A whole lot of Fort Augustus

[Kyle]I had originally intended to get pretty far through the canal but I was foiled. First, it was sleep. We just couldn’t seem to get out of the bed until about 9:00, you know, because of all of the gravity. Then my computer played up and I had to disassemble the thing and put it back together before it was happy. By then, it was lunch and the lockkeepers were gone. Then they sent a whole fleet of boats going the other way through first. THEN there were too many boats for one lock, so we had to go second.

So many distractions gave us a late start to the day

We didn’t actually mind going second. That put us with three other rental boats instead of five. We had spent most of our time waiting being entertained by the antics of the holiday rental fleet. Those poor people seemed to have the most terrible time controlling their boats. I don’t know if the unfamiliar controls are just confusing or what. The rental fleet is all equipped with bow thrusters – little electric propellers that shove the bow one way or the other. I can only imagine that, during the original briefing with the nice man from the boat company, he says something like, “This is the bow thruster. Use it to turn at low speed.”

Fort Augustus

Every time one of these boats gets into a predicament in close quarters, which is A LOT, we can hear bow thrusters going crazy as the person at the helm vainly attempts to get the boat straight using just the bow thruster and nothing else. Usually, all that is really needed is to put the boat in reverse to keep it from hitting the thing in front of it, but in the panic, they seem to head for the bow thruster.

We came out of one lock and found a rental boat wedged in bow first into the tiny space between two other docked boats, perpendicular to them. Three sets of arms splayed out each side fending off while the skipper nuzzled his way further in with the bow thruster. One crew of a boat we locked through several times with seemed to have no control over their boat whatsoever. At first, it was amusing and a little worrying, but after a while, we started feeling for them. This was not the vacation they wanted. As they were untying from the dock, Maryanne went over and gave them a few simple pointers, like disconnect the leeward line first so the wind straightens the boat rather than sends it sideways. They were very grateful but, alas, after the next lock, we found them bow into the wall, thruster going crazy, each holding a line they couldn’t get to the wall from that position, looking forlorn. At least they weren’t making it any worse by yelling at each other.

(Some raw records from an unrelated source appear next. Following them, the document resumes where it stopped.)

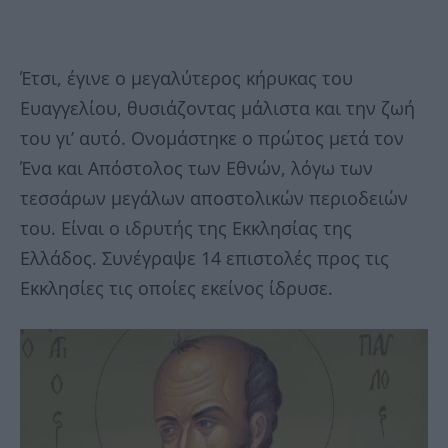
Έτσι, έγινε ο μεγαλύτερος κήρυκας του
Ευαγγελίου, θυσιάζοντας μάλιστα και την ζωή
του γι’ αυτό. Ονομάστηκε ο πρώτος μετά τον
Ένα και Απόστολος των Εθνών, λόγω των
τεσσάρων μεγάλων αποστολικών περιοδειών
του. Είναι ο ιδρυτής της Εκκλησίας της
Ελλάδος. Συνέγραψε 14 επιστολές προς τις
Εκκλησίες τις οποίες εκείνος ίδρυσε.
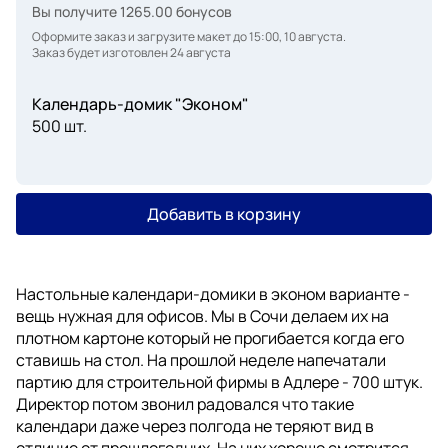
Вы получите
1265.00
бонусов
Оформите заказ и загрузите макет до 15:00, 10 августа.
Заказ будет изготовлен 24 августа
Календарь-домик "Эконом"
500 шт.
Добавить в корзину
Настольные календари-домики в эконом варианте -
вещь нужная для офисов. Мы в Сочи делаем их на
плотном картоне который не прогибается когда его
ставишь на стол. На прошлой неделе напечатали
партию для строительной фирмы в Адлере - 700 штук.
Директор потом звонил радовался что такие
календари даже через полгода не теряют вид в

We finally got away from the Fort Augustus flight at about four. Then we had to keep waiting in each lock for the slow rental boats to catch up. At the end of the day, we raced across Loch Oich to arrive ten minutes after the bridge tender had gone home for the night.

Total distance: 7.1 Nautical miles. Oh, well, Loch Oich is beautiful and the weather was nice and summery. Maryanne made a particularly yummy batch of soup, which we ate feeling pretty happy with our lot in life.


Mommy Dearest said...

A good soup fixes almost everything. Except tourist boats. Hilarious description, Kyle.
I'm wondering what Norway is like farther north.It was so breathtakingly beautiful, I wonder if the entire country is the same. Surely there are ghettos somewhere...right?
Loving the reading and spectacular photos as usual.

Anonymous said...

Dear Kyle,

Watch out for falling cinder blocks.